Faleceu, aos 87 anos, a atriz italiana Claudia Cardinale. Segundo o Corriere della Sera, a atriz nascida em Tunes, em 1939, filha de pais italianos, faleceu na terça-feira à noite em Nemours, nos arredores de Paris, cidade onde fixou residência desde os anos 1980.

Eleita “a jovem mais bonita da Tunísia” em 1957, Claude Josephine Rose Cardinale teve direito à oportunidade de estar presente no Festival de Veneza – o que a motivou a enveredar pelo caminho da representação. Em 1958, ingressou no Centro Experimental de Roma, uma escola dedicada ao cinema, e nesse mesmo ano estreia-se na 7ª arte sob orientação de Mario Monicelli (I soliti ignoti/Gangsters Falhados, 1958), sobre um grupo de pequenos criminosos que tentam planear um assalto a uma loja, mas tudo corre mal. 

Il Gattopardo

Considerada por muitos como a resposta italiana a Brigitte Bardot, foi com Federico Fellini (/Oito e Meio, 1963), como o símbolo das fantasias da personagem interpretada por Marcello Mastroianni, e Luchino Visconti (Il Gattopardo/O Leopardo, 1963), que alcançou o grande público, a que se somam trabalhos marcantes com Valerio Zurlini (La ragazza con la valigia/A Rapariga da Mala, 1961) e Luigi Comencini (La ragazza di Bube/A Rapariga de Bube, 1963).

Internacionalmente, deu nas vistas em The Pink Panther (A Pantera Cor-de-Rosa, 1963), de Blake Edwards, Circus World (O Mundo do Circo, 1964), The Professionals (Os Profissionais, 1966), de Richard Brooks, além de C’era una volta il West (Aconteceu no Oeste, 1968), de Sergio Leone.
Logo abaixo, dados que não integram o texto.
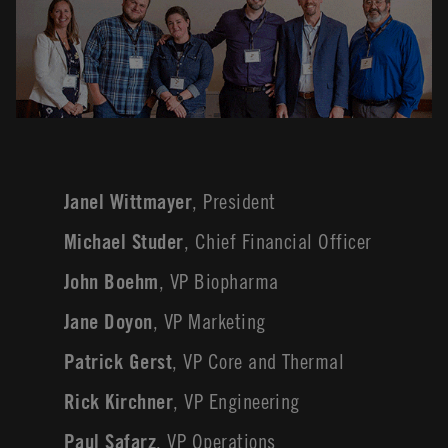
Janel Wittmayer
, President
Michael Studer
, Chief Financial Officer
John Boehm
, VP Biopharma
Jane Doyon
, VP Marketing
Patrick Gerst
, VP Core and Thermal
Rick Kirchner
, VP Engineering
Paul Safarz
, VP Operations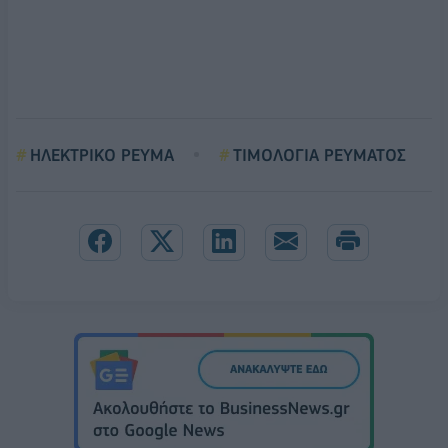
ΗΛΕΚΤΡΙΚΟ ΡΕΥΜΑ
ΤΙΜΟΛΟΓΙΑ ΡΕΥΜΑΤΟΣ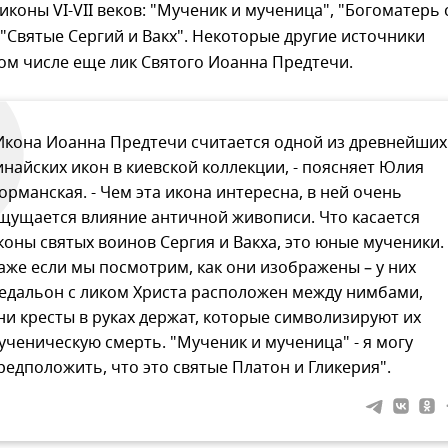
иконы VI-VII веков: "Мученик и мученица", "Богоматерь 
"Святые Сергий и Вакх". Некоторые другие источники
ом числе еще лик Святого Иоанна Предтечи.
Икона Иоанна Предтечи считается одной из древнейших
инайских икон в киевской коллекции, - поясняет Юлия
орманская. - Чем эта икона интересна, в ней очень
щущается влияние античной живописи. Что касается
коны святых воинов Сергия и Вакха, это юные мученики.
аже если мы посмотрим, как они изображены – у них
едальон с ликом Христа расположен между нимбами,
ни кресты в руках держат, которые символизируют их
ученическую смерть. "Мученик и мученица" - я могу
редположить, что это святые Платон и Гликерия".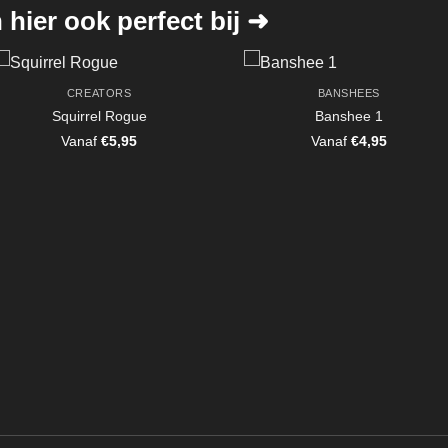
hier ook perfect bij ➜
CREATORS
BANSHEES
Squirrel Rogue
Banshee 1
Vanaf
€
5,95
Vanaf
€
4,95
Regressou ao universo Pantera Cor-de-Rosa em 1976 (The Pink Panther Strikes Again) e provocou polémica na minissérie televisiva Jesus of Nazareth (Jesus de Nazaré, 1977).

Em 1982, integrou o elenco de Fitzcarraldo, de Werner Herzog, mas nos anos seguintes dedicou-se cada vez com maior frequência às produções televisivas, mesmo sem abandonar totalmente o grande ecrã, onde regressaria, por exemplo, em Son of the Pink Panther (O Filho da Pantera Cor-de-Rosa, 1993), Le fil (O Meu Filho, 2009) e O Gebo e a Sombra (2012), de Manoel de Oliveira.

Vencedora de múltiplos prémios ao longo da sua carreira, entre eles vários David di Donatello e cinco Nastri d’Argento, Claudia recebeu ainda o Prémio Pasinetti de Melhor Atriz em Veneza por Claretta (1984), de Pasquale Squitieri; o Leão de Ouro de Carreira (1993); o Urso de Ouro Honorário em Berlim (2002); o Leopardo de Ouro pela carreira em Locarno (2011); e o Prémio Honorário Lumière, entregue em Lyon (2013).

Com mais de 120 créditos entre cinema e televisão, no seu currículo contam-se ainda colaborações com Mauro Bolognini, Pietro Germi, Francesco Maselli, Damiano Damiani, Liliana Cavani e Marco Bellocchio, entre muitos outros.